Reprinted from yesteray's late editions.
"We need hams, turnip greens and fried porgles fish," the black woman yelled, market-cellar style, as she started into the kitchen of W.H. Bone and Company, a Southern cuisine restaurant that opened here Wednesday night.
If Italian filmmaker Federico Fellini ever wanted to do a fantasy on a soul food restaurant opening, he should have been at the Waterside Mall in Southwest Washington Wednesday night. In a room that vividly recalled the salon gradeur of New Orleans, a standing-room crowd of Washingtonians, dressed in chiffon and black-tie sampled barbecued pig tails, braised quail and hopin' john (blackeyed peas and rice).
Long before the Carters brought Southern accents to the White House, Darryl A. Hill, a one-season wide receiver with professional football's New York Jets and a businessman with the Greater Washington Business Center, dreamed of putting the South on Washington tables.
"I always felt Washington was a gateway from the South, and a market for Southern-style food existed," said Hill, 33, who started gathering his backers a year ago. Then he lured Joe Hill, a well-known chef, with 35 years experience, away from the Stone Moutain Inn in Georgia.

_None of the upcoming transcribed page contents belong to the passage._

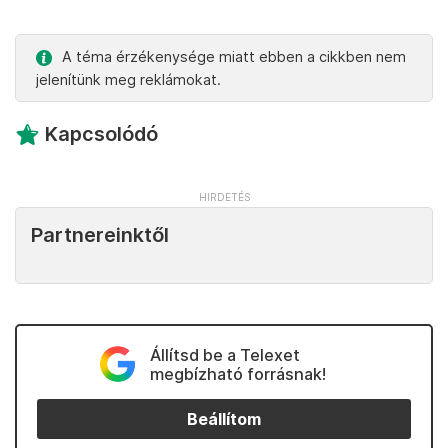
A téma érzékenysége miatt ebben a cikkben nem
jelenítünk meg reklámokat.
Kapcsolódó
Partnereinktől
Állítsd be a Telexet
megbízható forrásnak!
Beállítom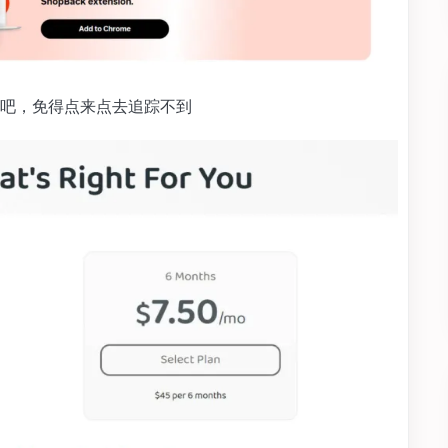
这个吧，免得点来点去追踪不到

Hill, the cook who is no relation to Bone's owner, brought his wife, Mary, reputedly the best baker of pecan pie in the world.

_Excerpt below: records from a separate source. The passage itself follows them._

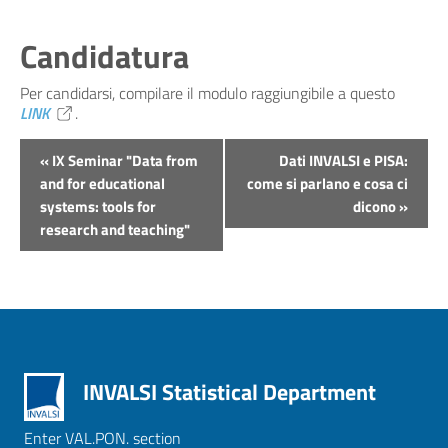
Candidatura
Per candidarsi, compilare il modulo raggiungibile a questo
LINK
.
Evento
«
IX Seminar "Data from
Dati INVALSI e PISA:
Navigation
and for educational
come si parlano e cosa ci
systems: tools for
dicono
»
research and teaching"
INVALSI Statistical Department
Enter VAL.PON. section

The manager is Eddie Cleveland 34, a graduate of Howard who has an MBA from Harvard.
The full menu, except for the softshell crabs, was eagerly consumed by Marion Barry, Nadine Winter and William SPalding of the D.C. City Council; Rep. Barbara Jordan (D-Texas); actor Robert Hooks; former ambassador Chester Carter, the president of Capital City Liquors; Redskins Larry Brown and Calvin Hill.
One hour after Bone opened, the doors had to be locked because of the crowd. The "W" stands for Washington, the "H" for ham, and "Company" for the investors who include Rodney Coleman, the executive assistant to D.C. City Council Chairman Sterling Tucker: Thurston Ferrebee, a dentist and Roy Littlejohn, a consultant.
As Dick Morgan played the piano, Tom Lalley, the assistant manager, poked his head into the bustling kitchen and cried, "Where are the trotters?" For the uninitiated, that's pigs feet.
And Fellini would have loved it as they came out creamy white, puffy and steaming.